Reviewer: Dave Cunningham
The life of Emma Hamilton, mistress of Lord Nelson, seems an unlikely topic around which to build a stand-up show. But then Shappi Khorsandi’s personality does not seem best suited to academic research and neutral presentation. Khorsandi presents herself, and may actually be, a bit scatter-brained. Efforts to build a rapport with the audience are hindered by an inability to remember names. At one point Khorsandi has to be reminded that, when featuring in the realty TV show I’m a Celebrity Get Me Out of Here, her co-star was Amir Khan not, as she constantly remarks, Imran Khan. ‘‘I got the Brown People mixed up,’’ she wails. ‘’ Thank God I’m not white.’’ This type of social embarrassment is a theme to which Khorsandi returns throughout the show usually using herself as an example.
Mistress and Misfitis a loosely constructed show. Khorsandi sympathises with Emma Hamilton and the choices that she, and by extension other women of the period, had to make. Khorsandi ‘s approach in examining the period is unconventional revealing that an equivalent of ‘Trip Advisor’ was available offering reviews of prostitutes. There is an underlying distaste in Khorsandi’s delivery as she describes the manner in which Hamilton was passed from one man to another when she became a liability.
Khorsandi does not try to draw parallels between herself and Hamilton although she does not deny they have things in common.
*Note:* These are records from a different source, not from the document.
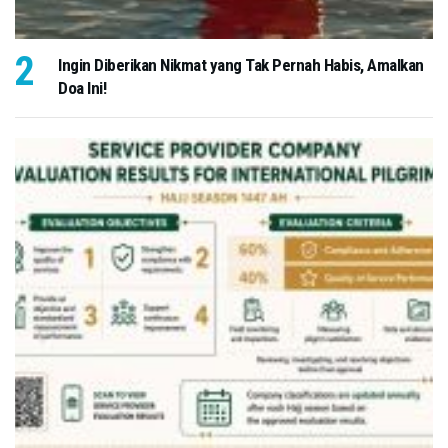
Ingin Diberikan Nikmat yang Tak Pernah Habis, Amalkan
Doa Ini!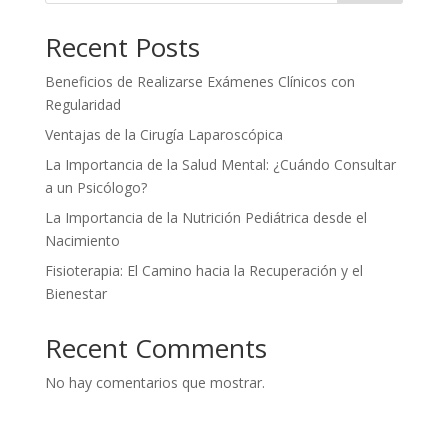
Recent Posts
Beneficios de Realizarse Exámenes Clínicos con
Regularidad
Ventajas de la Cirugía Laparoscópica
La Importancia de la Salud Mental: ¿Cuándo Consultar
a un Psicólogo?
La Importancia de la Nutrición Pediátrica desde el
Nacimiento
Fisioterapia: El Camino hacia la Recuperación y el
Bienestar
Recent Comments
No hay comentarios que mostrar.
Both were models for artists but while Hamilton inspired great works Khorsandi posed for polite Muslim boys who were so shy they basically just sketched their own shoes.
During one of the many lengthy digressions from the main topic Khorsandi acknowledges that she has made the show about herself again. For once, however, the autobiographical approach is welcome. Khorsandi has led a fascinating life with her father, an acclaimed poet, being forced to flee Iran to avoid execution and the family having to live in a safe house after an assassination attempt. Khorsandi has a fine ear for cultural embarrassment and one of her best routines involves the mortification of a doctor, who is performing an internal examination by inserting a camera up Khorsandi’s bottom, freezing into immobility when an Iranian nurse recognises the patient and recites in full one of her father’s poems.
Khorsandi constantly returns to the complexity of modern society and the obsession with classifying people by race, gender or sexual identity. She recalls the difficult decision to withdraw her novel from consideration in the contest for best novel by a black, Asian and minority ethnic (BAME) author on the grounds that she did not actually fall into any of the categories and the subsequent controversy with exasperation as much as amusement.
Khorsandi’s technique is to set up a solemn scene and then push it to a comedic or ridiculous conclusion. The father of one of Khorsandi’s children has never met his daughter and abandoned her mother when she refused an abortion. Khorsandi recalls enviously watching a contented family in the park before revealing that they are geese.
Despite having a theme and a loose structure a great deal ofMistress and Misfitfeels improvised; certainly during the first Act when Khorsandi performs as her own support Act. It is hard to be sure what will feature in the show from night to night but certainly at The Lowry the material was of a very high quality that should ensure a good night wherever the show plays.